Le rapport de la Cour des comptes sur les comptes 2010 de l’Elysée est loin d’être « le satisfecit » que des journaux dénués de sens critique ont développé largement une lecture attentive - et critique – permet de relever quelques « perles ». En voici quelques-unes
1/ le budget de l’Elysée n’a pas diminué sur la période 2008-2010 : il progresse de 5%
Le rapport de la Cour évoque des diminutions au niveau du poste « charges de fonctionnement courant » alors que cette rubrique ne représente qu’une partie (moins d’un cinquième) des dépenses de la présidence. L’évolution n’est donc pas pertinente.
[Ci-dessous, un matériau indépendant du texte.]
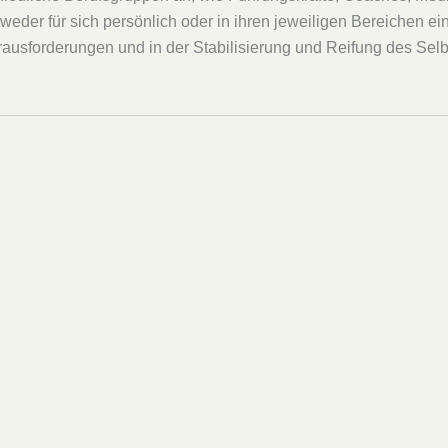
tweder für sich persönlich oder in ihren jeweiligen Bereichen e
forderungen und in der Stabilisierung und Reifung des Selbst 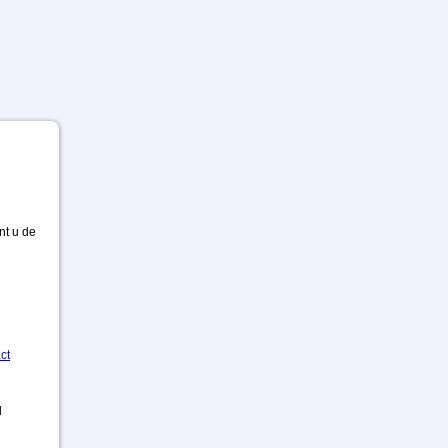
nt u de
ct
d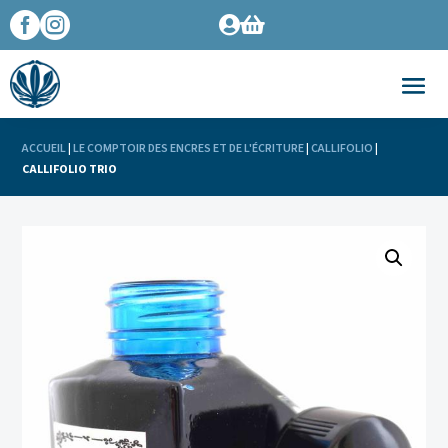




ACCUEIL
|
LE COMPTOIR DES ENCRES ET DE L'ÉCRITURE
|
CALLIFOLIO
|
CALLIFOLIO TRIO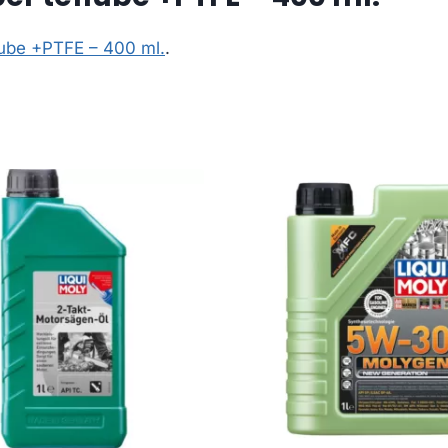
lube +PTFE – 400 ml.
.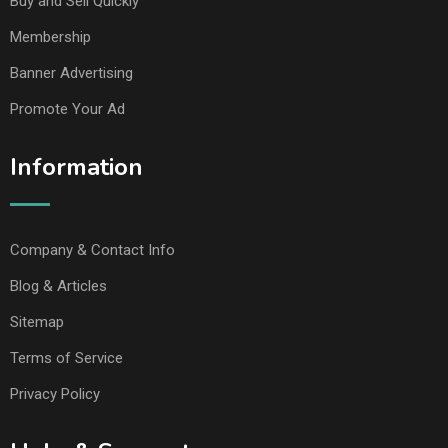
Buy and Sell Quickly
Membership
Banner Advertising
Promote Your Ad
Information
Company & Contact Info
Blog & Articles
Sitemap
Terms of Service
Privacy Policy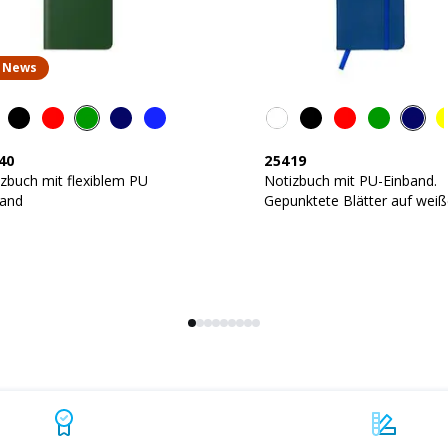
News
40
25419
zbuch mit flexiblem PU
Notizbuch mit PU-Einband.
band
Gepunktete Blätter auf wei
Papier (80 Seiten)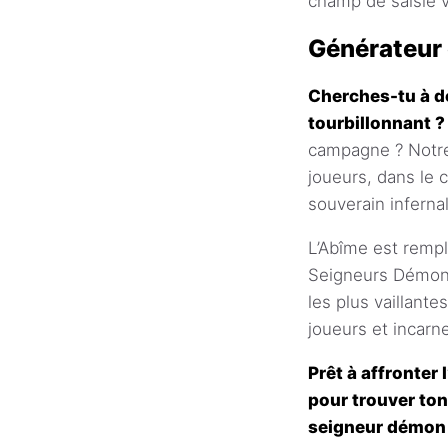
champ de saisie v
Générateur
Cherches-tu à do
tourbillonnant ?
campagne ? Notre
joueurs, dans le 
souverain infernal
L’Abîme est remp
Seigneurs Démons 
les plus vaillante
joueurs et incarn
Prêt à affronter 
pour trouver ton
seigneur démon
Ensuite, à la fin de son rapport, la Cour parle de « légère décroissance » des dépenses de l’Elysée en évoquant pour 2008 un chiffre (113,6 millions d’euros) que l’on ne retrouve pas dans les annexes statistiques. Curieux …
En réalité, les dépenses de la présidence forment un tout, fonctionnement et investissements réunis. Par exemple, en 2008, le niveau des investissements a été réduit pour financer le fonctionnement.
Dans ces conditions, le budget (dépenses) de la présidence se monte à :
113,182 millions d’euros en 2008
114,287 millions d’euros en 2009
114,097 millions d’euros en 2010
Entre 2008 et 2010, le budget (dépenses) a donc augmenté de 915 000 euros soit de 0,8%.
L’augmentation est, en réalité, plus importante car les deux budgets 2008 et 2010 ne recouvrent pas le même périmètre. Voici les principales différences :
· Les résidences présidentielles de Rambouillet, Marly le Roi et Souzy la Briche, qui figuraient dans le budget 2008 ne sont plus dans le budget 2010. Soit une diminution de charges de 1,8 millions d’euros (sur la base des coûts exposés par la Cour en 2008)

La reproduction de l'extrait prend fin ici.